Evaluating social impact: at last, a useful approach for sport projects
Too often seen as an instrument for control by the public authorities and as a communications tool by project leaders, measuring social impact can also have a frequently-underestimated strategic objective, in helping to guide sport projects
Manon REGUER-PETIT
Scientific Director, Phare Agency*
Emmanuel RIVAT
Co-founder and Director General in charge of innovation, Phare Agency*
For social impact measurement to meet this strategic objective, it needs to take place in a period favourable to change. It should not be tacked on to an approach afterwards, once the project has already come to an end, but should be an integral part of its development. By advising the Paris 2024 “Impact and Legacy” managers, the Phare Agency helped them develop their strategy (drawing up and fixing key objectives).
Measuring, as a means of gathering knowledge, can then be a strategic management tool when the methods chosen are adapted to the nature of the project. On this point, we are firmly convinced that qualitative and quantitative methods are usually complementary. When quantitative methods make it possible to quantify the impacts, qualitative methods show the transformative process and the conditions necessary for attaining the impact. The qualitative methods used by the Phare Agency in the context of the FNCIDFF’s innovative “TouteSport” programme made it possible not only to show the impact of the programme on empowering women and integrating them socially and professionally, but also to show the transformation process at work and the conditions needed for sport to be an effective tool for empowering and integrating women.

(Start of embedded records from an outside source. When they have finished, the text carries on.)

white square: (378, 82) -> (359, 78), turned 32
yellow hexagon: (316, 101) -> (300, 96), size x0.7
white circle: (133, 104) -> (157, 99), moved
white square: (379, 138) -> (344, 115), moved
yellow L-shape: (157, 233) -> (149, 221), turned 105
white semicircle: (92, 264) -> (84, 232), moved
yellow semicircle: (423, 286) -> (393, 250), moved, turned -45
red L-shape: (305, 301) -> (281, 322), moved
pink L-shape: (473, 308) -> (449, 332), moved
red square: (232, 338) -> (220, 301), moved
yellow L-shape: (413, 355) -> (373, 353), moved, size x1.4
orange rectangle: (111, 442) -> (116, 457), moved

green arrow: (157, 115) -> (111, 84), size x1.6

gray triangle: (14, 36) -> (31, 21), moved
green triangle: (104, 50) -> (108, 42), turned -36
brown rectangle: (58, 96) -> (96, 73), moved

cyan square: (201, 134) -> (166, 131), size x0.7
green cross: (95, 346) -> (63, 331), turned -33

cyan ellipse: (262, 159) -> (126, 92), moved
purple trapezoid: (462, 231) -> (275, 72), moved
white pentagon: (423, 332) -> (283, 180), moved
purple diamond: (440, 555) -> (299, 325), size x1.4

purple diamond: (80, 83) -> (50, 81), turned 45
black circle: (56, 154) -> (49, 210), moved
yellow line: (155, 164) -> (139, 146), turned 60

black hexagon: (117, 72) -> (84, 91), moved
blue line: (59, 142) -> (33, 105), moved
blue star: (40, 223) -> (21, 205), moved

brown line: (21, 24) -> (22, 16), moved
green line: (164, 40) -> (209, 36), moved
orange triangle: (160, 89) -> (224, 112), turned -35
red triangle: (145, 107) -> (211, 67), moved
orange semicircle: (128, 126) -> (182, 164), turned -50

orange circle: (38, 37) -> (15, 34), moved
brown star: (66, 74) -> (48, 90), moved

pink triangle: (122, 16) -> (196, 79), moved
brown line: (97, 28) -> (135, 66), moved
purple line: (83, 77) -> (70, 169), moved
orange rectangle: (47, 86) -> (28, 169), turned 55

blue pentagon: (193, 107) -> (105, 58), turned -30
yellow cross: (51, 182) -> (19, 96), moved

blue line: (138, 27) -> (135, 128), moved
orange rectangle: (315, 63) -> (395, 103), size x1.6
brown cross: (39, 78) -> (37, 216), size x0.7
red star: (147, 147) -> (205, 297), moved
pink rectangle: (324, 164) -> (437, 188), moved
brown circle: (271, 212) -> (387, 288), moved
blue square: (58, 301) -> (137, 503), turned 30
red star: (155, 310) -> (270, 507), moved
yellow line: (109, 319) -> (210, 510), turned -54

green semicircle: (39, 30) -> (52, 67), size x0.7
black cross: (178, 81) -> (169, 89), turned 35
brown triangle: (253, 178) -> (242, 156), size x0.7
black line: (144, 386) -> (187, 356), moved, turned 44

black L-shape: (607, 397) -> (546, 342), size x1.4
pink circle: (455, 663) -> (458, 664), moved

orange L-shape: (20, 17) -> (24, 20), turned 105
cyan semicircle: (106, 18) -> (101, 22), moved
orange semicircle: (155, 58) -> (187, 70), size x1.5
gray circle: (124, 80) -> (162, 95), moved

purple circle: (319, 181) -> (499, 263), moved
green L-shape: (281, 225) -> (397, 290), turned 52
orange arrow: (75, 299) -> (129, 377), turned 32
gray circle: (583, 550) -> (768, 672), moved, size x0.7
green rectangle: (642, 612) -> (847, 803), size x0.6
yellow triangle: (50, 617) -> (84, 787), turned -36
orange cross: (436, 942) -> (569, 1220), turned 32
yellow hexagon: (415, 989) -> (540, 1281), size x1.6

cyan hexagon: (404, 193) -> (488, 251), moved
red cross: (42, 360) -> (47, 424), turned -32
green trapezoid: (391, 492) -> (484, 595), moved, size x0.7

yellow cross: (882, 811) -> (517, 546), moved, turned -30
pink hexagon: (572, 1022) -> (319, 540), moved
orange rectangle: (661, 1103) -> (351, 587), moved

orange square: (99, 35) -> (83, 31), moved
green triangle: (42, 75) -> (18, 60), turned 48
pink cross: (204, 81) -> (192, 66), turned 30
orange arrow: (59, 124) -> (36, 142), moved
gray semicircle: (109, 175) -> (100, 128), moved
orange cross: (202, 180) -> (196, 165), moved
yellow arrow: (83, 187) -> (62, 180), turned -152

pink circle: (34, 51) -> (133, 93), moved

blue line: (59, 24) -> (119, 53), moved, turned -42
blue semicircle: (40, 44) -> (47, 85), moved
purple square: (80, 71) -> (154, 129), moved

“A strategic tool for management and continuous improvement”
Discussing the results and what has been learnt from measuring social impact is a powerful driving force for activating a varied network of partnerships. The impact never comes from a single organisation: it is often shared, concerted and mutualised. Sharing the results of measuring represents a major challenge for sport stakeholders to be able to create projects with a social impact and collaborative approaches with other sectors (social action, combatting discrimination and so on). In these conditions, the sport ecosystem could become an even more powerful actor in social change, recognised by the public authorities.
Measuring social impact plays an important role in major strategic issues for developing sport projects as long as it is not solely used as a tool for control, reporting or communications, but as a strategic tool for management and continuous improvement of social impact. It is in this perspective that it can contribute to ensuring access to sport for everybody, and making sport a means to empowerment, integration and social inclusion.
*Created in 2013, the Phare Agency specialises in measuring social impact and public policies. Scientific, independent and engaged, it uses social science methods to run studies and breathe new life into support and advice methods.